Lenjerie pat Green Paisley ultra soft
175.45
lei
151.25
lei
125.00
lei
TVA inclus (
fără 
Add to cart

---

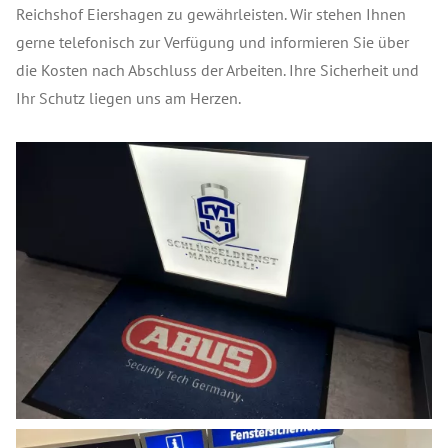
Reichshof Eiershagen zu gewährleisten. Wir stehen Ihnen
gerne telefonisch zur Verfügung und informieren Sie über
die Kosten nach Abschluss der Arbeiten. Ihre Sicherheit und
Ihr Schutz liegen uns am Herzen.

Required work
Take the lines above from the one containing "Lenjerie pat Green Paisley ultra soft" down to the one containing "Add to cart", and transcribe them exactly, both ends included.

Completed task
Lenjerie pat Green Paisley ultra soft
175.45
lei
151.25
lei
125.00
lei
TVA inclus (
fără 
Add to cart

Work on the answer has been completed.